What is needed >>
Return a copy of every line in the records that includes the word "India".

Top of Extracted records

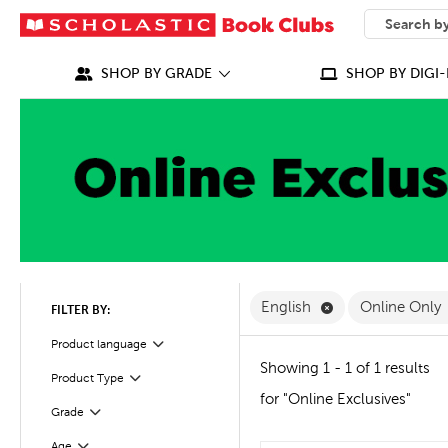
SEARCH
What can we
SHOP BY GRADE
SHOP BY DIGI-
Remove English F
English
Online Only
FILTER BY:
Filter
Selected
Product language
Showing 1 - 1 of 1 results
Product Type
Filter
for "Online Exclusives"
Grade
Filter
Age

Bottom of Extracted records
Top of Extracted records

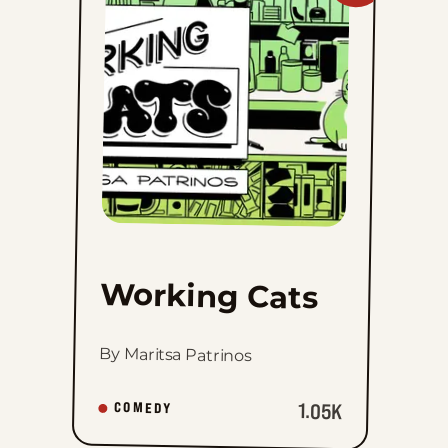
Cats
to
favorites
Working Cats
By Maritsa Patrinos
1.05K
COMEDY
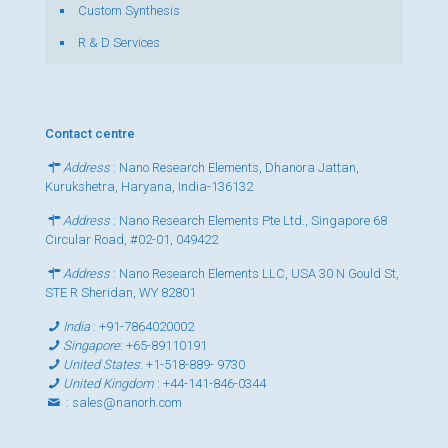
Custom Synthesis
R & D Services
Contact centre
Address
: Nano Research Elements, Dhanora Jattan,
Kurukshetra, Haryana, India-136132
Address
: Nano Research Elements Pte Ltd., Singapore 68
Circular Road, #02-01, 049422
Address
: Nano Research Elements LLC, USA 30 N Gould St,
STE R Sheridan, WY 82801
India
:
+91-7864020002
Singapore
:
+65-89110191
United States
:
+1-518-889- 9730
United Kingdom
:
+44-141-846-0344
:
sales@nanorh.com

Bottom of Extracted records
Top of Extracted records

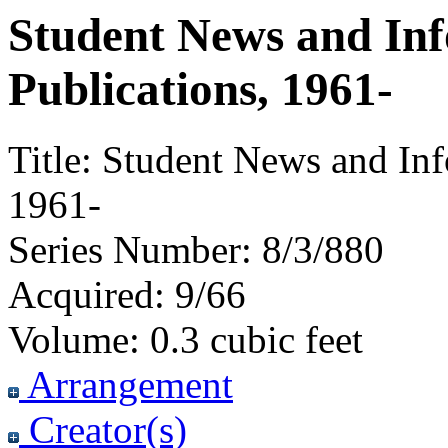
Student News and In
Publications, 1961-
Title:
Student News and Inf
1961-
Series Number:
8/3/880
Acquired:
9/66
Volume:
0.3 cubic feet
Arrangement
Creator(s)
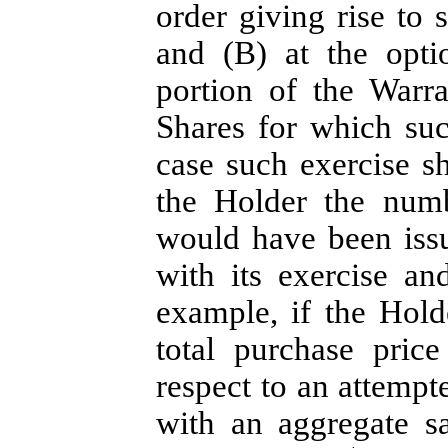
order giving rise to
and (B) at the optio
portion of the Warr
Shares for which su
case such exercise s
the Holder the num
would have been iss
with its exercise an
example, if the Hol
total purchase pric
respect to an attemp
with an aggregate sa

Bottom of Extracted records

Result for this task >>
Kurukshetra, Haryana, India-136132
India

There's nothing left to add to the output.